◆ THE PROBLEM ◆
In full and without change, return each entry.

◆ DATA SUPPLIED ◆
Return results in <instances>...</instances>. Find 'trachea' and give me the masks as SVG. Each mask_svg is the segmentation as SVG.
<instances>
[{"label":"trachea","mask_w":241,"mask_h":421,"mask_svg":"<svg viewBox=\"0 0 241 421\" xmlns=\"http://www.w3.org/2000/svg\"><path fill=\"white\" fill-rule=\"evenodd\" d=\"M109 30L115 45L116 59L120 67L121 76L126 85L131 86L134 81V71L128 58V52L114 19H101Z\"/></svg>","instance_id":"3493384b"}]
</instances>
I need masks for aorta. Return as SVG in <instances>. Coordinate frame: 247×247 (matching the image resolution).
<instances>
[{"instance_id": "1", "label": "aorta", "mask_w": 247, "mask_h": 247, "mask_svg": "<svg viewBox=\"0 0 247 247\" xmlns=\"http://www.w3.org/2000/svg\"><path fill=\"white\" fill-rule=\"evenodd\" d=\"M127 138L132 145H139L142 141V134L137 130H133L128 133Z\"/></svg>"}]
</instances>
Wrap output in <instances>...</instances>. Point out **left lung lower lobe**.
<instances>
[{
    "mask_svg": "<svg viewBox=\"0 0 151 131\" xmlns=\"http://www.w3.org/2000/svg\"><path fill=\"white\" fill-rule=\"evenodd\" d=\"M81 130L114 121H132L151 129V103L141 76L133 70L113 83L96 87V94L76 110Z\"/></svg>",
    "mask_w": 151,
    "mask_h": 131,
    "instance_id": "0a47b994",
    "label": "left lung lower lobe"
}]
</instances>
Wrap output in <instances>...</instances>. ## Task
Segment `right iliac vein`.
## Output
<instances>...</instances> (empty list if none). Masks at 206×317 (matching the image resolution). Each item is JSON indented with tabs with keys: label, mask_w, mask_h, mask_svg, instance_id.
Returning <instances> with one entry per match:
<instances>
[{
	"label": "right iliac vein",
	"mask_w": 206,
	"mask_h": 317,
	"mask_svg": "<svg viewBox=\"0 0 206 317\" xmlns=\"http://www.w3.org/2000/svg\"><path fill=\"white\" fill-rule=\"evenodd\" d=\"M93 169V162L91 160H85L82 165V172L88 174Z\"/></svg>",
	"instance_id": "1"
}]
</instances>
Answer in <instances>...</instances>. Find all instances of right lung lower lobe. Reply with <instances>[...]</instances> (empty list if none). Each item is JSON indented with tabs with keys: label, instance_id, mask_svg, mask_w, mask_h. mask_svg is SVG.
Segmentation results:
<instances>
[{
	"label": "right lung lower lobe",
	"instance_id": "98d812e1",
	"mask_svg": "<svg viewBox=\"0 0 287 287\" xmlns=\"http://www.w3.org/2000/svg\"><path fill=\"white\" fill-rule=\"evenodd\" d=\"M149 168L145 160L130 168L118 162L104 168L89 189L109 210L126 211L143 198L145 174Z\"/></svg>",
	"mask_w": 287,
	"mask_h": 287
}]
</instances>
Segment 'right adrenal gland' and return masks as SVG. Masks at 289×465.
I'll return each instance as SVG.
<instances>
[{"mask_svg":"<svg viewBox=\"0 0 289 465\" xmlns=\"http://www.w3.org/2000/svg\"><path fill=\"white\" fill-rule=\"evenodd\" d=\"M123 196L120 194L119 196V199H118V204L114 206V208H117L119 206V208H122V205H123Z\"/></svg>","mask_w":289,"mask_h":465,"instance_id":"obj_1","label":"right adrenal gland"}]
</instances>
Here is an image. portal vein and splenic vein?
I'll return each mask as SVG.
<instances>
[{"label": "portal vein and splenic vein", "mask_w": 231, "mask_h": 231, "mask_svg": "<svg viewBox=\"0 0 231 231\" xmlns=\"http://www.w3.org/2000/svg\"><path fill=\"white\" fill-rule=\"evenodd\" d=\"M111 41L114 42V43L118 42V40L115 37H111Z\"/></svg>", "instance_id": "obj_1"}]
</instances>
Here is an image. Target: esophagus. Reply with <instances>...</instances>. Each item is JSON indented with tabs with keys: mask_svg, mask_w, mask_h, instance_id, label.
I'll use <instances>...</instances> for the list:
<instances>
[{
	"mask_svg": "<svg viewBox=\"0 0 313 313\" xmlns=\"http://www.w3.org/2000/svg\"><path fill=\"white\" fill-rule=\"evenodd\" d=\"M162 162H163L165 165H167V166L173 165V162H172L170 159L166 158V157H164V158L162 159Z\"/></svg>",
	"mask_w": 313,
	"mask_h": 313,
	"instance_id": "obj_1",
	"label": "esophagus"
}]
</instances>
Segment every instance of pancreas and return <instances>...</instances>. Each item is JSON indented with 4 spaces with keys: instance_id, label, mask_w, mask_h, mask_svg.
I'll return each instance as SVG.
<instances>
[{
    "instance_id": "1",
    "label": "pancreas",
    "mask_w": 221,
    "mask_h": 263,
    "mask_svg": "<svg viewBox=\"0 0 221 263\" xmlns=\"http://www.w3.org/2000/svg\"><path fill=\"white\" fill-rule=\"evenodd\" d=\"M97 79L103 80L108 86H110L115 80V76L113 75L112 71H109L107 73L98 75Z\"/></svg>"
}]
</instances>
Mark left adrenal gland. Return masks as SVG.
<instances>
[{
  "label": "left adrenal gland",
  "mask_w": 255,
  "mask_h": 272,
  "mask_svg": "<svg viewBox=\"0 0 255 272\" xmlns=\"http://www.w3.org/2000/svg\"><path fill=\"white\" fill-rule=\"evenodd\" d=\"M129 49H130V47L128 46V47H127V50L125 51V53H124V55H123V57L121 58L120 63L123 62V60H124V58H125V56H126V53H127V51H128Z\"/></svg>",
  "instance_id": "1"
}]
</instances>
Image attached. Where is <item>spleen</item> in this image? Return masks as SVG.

◆ EXPECTED OUTPUT ◆
Return results in <instances>...</instances>. Find 'trachea' and give me the masks as SVG. Each mask_svg is the segmentation as SVG.
<instances>
[{"label":"trachea","mask_w":241,"mask_h":421,"mask_svg":"<svg viewBox=\"0 0 241 421\" xmlns=\"http://www.w3.org/2000/svg\"><path fill=\"white\" fill-rule=\"evenodd\" d=\"M109 30L115 45L116 59L120 67L121 76L126 85L131 86L134 81V71L128 58V52L114 19H101Z\"/></svg>","instance_id":"3493384b"}]
</instances>
I need masks for aorta. Return as SVG in <instances>. Coordinate frame: 247×247 (matching the image resolution).
<instances>
[{"instance_id": "1", "label": "aorta", "mask_w": 247, "mask_h": 247, "mask_svg": "<svg viewBox=\"0 0 247 247\" xmlns=\"http://www.w3.org/2000/svg\"><path fill=\"white\" fill-rule=\"evenodd\" d=\"M127 138L132 145H139L142 141V134L137 130H133L128 133Z\"/></svg>"}]
</instances>
Wrap output in <instances>...</instances>. Point out **left lung lower lobe**.
<instances>
[{
    "mask_svg": "<svg viewBox=\"0 0 151 131\" xmlns=\"http://www.w3.org/2000/svg\"><path fill=\"white\" fill-rule=\"evenodd\" d=\"M81 130L114 121H132L151 129V103L141 76L133 70L113 83L96 87V94L76 110Z\"/></svg>",
    "mask_w": 151,
    "mask_h": 131,
    "instance_id": "0a47b994",
    "label": "left lung lower lobe"
}]
</instances>
Wrap output in <instances>...</instances>. ## Task
Segment `right iliac vein`.
## Output
<instances>...</instances> (empty list if none). Masks at 206×317 (matching the image resolution). Each item is JSON indented with tabs with keys: label, mask_w, mask_h, mask_svg, instance_id.
Returning <instances> with one entry per match:
<instances>
[{
	"label": "right iliac vein",
	"mask_w": 206,
	"mask_h": 317,
	"mask_svg": "<svg viewBox=\"0 0 206 317\" xmlns=\"http://www.w3.org/2000/svg\"><path fill=\"white\" fill-rule=\"evenodd\" d=\"M93 169V162L91 160H85L82 165V172L88 174Z\"/></svg>",
	"instance_id": "1"
}]
</instances>
Answer in <instances>...</instances>. Find all instances of right lung lower lobe. Reply with <instances>[...]</instances> (empty list if none). Each item is JSON indented with tabs with keys: label, instance_id, mask_svg, mask_w, mask_h. mask_svg is SVG.
Segmentation results:
<instances>
[{
	"label": "right lung lower lobe",
	"instance_id": "98d812e1",
	"mask_svg": "<svg viewBox=\"0 0 287 287\" xmlns=\"http://www.w3.org/2000/svg\"><path fill=\"white\" fill-rule=\"evenodd\" d=\"M149 168L145 160L130 168L118 162L104 168L89 189L109 210L126 211L143 198L145 174Z\"/></svg>",
	"mask_w": 287,
	"mask_h": 287
}]
</instances>
Segment 'right adrenal gland' and return masks as SVG. Masks at 289×465.
I'll return each instance as SVG.
<instances>
[{"mask_svg":"<svg viewBox=\"0 0 289 465\" xmlns=\"http://www.w3.org/2000/svg\"><path fill=\"white\" fill-rule=\"evenodd\" d=\"M123 196L120 194L119 196V199H118V204L114 206V208H117L119 206V208H122V205H123Z\"/></svg>","mask_w":289,"mask_h":465,"instance_id":"obj_1","label":"right adrenal gland"}]
</instances>
Here is an image. portal vein and splenic vein?
I'll return each mask as SVG.
<instances>
[{"label": "portal vein and splenic vein", "mask_w": 231, "mask_h": 231, "mask_svg": "<svg viewBox=\"0 0 231 231\" xmlns=\"http://www.w3.org/2000/svg\"><path fill=\"white\" fill-rule=\"evenodd\" d=\"M111 41L114 42V43L118 42V40L115 37H111Z\"/></svg>", "instance_id": "obj_1"}]
</instances>
Here is an image. Target: esophagus. Reply with <instances>...</instances>. Each item is JSON indented with tabs with keys: mask_svg, mask_w, mask_h, instance_id, label.
I'll use <instances>...</instances> for the list:
<instances>
[{
	"mask_svg": "<svg viewBox=\"0 0 313 313\" xmlns=\"http://www.w3.org/2000/svg\"><path fill=\"white\" fill-rule=\"evenodd\" d=\"M162 162H163L165 165H167V166L173 165V162H172L170 159L166 158V157H164V158L162 159Z\"/></svg>",
	"mask_w": 313,
	"mask_h": 313,
	"instance_id": "obj_1",
	"label": "esophagus"
}]
</instances>
Segment every instance of pancreas and return <instances>...</instances>. Each item is JSON indented with 4 spaces with keys: instance_id, label, mask_w, mask_h, mask_svg.
I'll return each instance as SVG.
<instances>
[{
    "instance_id": "1",
    "label": "pancreas",
    "mask_w": 221,
    "mask_h": 263,
    "mask_svg": "<svg viewBox=\"0 0 221 263\" xmlns=\"http://www.w3.org/2000/svg\"><path fill=\"white\" fill-rule=\"evenodd\" d=\"M97 79L103 80L108 86H110L115 80V76L113 75L112 71H109L107 73L98 75Z\"/></svg>"
}]
</instances>
Mark left adrenal gland. Return masks as SVG.
<instances>
[{
  "label": "left adrenal gland",
  "mask_w": 255,
  "mask_h": 272,
  "mask_svg": "<svg viewBox=\"0 0 255 272\" xmlns=\"http://www.w3.org/2000/svg\"><path fill=\"white\" fill-rule=\"evenodd\" d=\"M129 49H130V47L128 46V47H127V50L125 51V53H124V55H123V57L121 58L120 63L123 62V60H124V58H125V56H126V53H127V51H128Z\"/></svg>",
  "instance_id": "1"
}]
</instances>
Image attached. Where is <item>spleen</item> in this image? Return masks as SVG.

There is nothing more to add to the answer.